Professor Dworkin’s academic work was in many ways a reaction to that of H. L. A. Hart, the British legal philosopher whose 1961 masterwork “The Concept of Law” set out his theory of positivism, which held that law is a system of rules similar in structure to those of games like chess. Legal reasoning, positivism says, is merely descriptive and need not take account of morality.Dworkin's defense of the role of moral thought in constitutional jurisprudence is celebrated by Stephen Griffin here.
The two men first met when Professor Hart was by happenstance assigned to evaluate Mr. Dworkin’s final examination at Oxford. The American student excited and scared Professor Hart, his biographer, Nicola Lacey, wrote in 2004, referring to Professor Hart by his first name.
“Herbert went on to express considerable anxiety about this student’s views for the arguments of ‘The Concept of Law,’ ” she wrote.
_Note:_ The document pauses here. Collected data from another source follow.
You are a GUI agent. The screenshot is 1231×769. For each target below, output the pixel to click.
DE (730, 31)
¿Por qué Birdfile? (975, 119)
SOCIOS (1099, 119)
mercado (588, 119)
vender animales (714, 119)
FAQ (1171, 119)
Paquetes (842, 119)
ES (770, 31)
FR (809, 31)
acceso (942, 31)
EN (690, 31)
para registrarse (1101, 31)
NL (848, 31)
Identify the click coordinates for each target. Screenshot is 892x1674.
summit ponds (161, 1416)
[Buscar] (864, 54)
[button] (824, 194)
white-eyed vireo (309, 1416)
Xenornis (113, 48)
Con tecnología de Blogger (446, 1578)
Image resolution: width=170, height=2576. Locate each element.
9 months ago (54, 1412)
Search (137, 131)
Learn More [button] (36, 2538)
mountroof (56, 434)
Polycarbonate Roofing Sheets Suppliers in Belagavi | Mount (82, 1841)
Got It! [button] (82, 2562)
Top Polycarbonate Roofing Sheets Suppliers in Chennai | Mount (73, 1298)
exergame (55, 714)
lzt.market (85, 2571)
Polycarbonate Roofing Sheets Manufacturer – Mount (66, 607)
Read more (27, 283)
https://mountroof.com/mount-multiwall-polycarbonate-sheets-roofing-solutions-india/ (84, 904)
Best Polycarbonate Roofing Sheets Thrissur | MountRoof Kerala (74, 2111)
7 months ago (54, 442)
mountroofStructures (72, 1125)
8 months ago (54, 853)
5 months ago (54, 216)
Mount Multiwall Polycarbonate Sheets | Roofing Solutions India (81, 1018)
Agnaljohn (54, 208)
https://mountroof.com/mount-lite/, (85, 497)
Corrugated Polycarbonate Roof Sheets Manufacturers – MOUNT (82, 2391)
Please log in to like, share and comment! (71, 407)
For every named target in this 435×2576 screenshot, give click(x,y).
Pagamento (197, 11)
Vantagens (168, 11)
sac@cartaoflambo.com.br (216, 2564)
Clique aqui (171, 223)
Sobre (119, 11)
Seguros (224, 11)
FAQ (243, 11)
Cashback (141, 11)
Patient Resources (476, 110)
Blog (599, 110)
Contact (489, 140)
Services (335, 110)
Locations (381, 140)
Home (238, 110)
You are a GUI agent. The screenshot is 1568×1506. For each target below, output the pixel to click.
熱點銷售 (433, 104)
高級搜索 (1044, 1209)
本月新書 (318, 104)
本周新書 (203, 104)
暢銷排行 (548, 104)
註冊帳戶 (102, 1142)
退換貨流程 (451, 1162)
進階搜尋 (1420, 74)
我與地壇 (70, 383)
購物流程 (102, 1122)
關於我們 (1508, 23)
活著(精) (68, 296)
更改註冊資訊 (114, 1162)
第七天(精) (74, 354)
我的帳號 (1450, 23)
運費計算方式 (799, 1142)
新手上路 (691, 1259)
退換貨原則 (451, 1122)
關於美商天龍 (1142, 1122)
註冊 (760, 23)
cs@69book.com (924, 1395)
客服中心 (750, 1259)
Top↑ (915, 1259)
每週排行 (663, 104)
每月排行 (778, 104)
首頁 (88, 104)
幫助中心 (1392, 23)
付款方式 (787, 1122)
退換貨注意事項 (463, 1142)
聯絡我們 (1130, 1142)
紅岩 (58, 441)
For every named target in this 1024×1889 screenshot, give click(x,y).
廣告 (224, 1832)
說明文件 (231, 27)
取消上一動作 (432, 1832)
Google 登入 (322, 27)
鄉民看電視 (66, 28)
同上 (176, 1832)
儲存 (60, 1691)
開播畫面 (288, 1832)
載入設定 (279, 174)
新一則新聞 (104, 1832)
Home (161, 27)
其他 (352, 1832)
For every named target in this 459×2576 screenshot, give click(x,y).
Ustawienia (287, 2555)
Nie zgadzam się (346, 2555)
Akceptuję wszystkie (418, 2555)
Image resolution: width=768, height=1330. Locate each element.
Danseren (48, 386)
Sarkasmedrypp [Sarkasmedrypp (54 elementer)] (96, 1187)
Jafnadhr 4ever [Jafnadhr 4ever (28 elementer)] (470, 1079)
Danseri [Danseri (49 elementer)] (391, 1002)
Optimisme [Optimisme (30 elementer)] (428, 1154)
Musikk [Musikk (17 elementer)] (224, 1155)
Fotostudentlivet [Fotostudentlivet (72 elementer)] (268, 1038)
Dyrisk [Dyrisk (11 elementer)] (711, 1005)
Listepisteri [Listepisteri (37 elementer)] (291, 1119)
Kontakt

Professor Dworkin’s later work, she added, amounted to “a devastating critical onslaught” on Professor Hart’s “overschematic account of adjudication.”
Years later, when Professor Dworkin succeeded Professor Hart in the Oxford chair of jurisprudence, the older man gave an after-dinner speech quoting from the student paper, which he had saved.
Dworkin was an admirable disputant; elegant, polite, giving his opponent his due, but not papering over real differences. He brought a depth of knowledge and a quick, nimble style of argumentation to academic debate that is most rare these days. From the above-linked obit:
In 2011, he published “Justice for Hedgehogs,” an overview and summation. “I am trying,” he said in 2005, as he was working on the book, “to bring together my work in law and my work in political philosophy and moral philosophy and the theory of interpretation and the kitchen sink.”See, now I can believe that. Let me tell you why. Back in 1997, I attended--with the woman who *AHEM* some years later did me the honor of becoming my much beloved wife--a symposium on constitutional law where Dworkin delivered the main paper, entitled "The Arduous Virtue of Fidelity: Originalism, Scalia, Tribe and Nerve," and, afterward watched a small constellation of some of the biggest names in constitutional theory--from Jack Balkin, Dorothy Roberts, Sanford Levinson, Bruce Ackerman and Catharine A. MacKinnon (fair dos, I made my scholarly bones critiquing MacKinnon's First Amendment paradigm, and stand by that critique by and large, but her paper was outstanding in matter and manner of delivery) tear into Dworkin.
That ability to synthesize and improvise served Professor Dworkin well, Professor Nagel said, recalling seeing his friend give a “beautifully constructed 50-minute lecture” at Stanford, having been introduced by the university’s president.
“After it was over,” Professor Nagel said, “the president got up again and explained that he had inadvertently picked up Dworkin’s detailed lecture notes from the lectern after introducing him but discovered this only after Dworkin was launched.”
Now here's the good part. Dworkin then got up and replied to almost everybody. You can get a sense of the content of what he said from the polished version that was published in the Fordham Law Review, which mostly preserves his conversational style, but to have been in the room while he did it--well, it was one of the most impressive intellectual feats I've witnessed.
On a break before he was due to reply, I ran into Dworkin coming into the men's room as I exited. He asked if I were enjoying the symposium, and I said yes, and then asked if he was looking forward to replying. "Oh, yes," he said, quite calmly, but the smile he shot me was one of pure diablerie.
Rest in peace, Professor. The world of ideas is richer for your presence.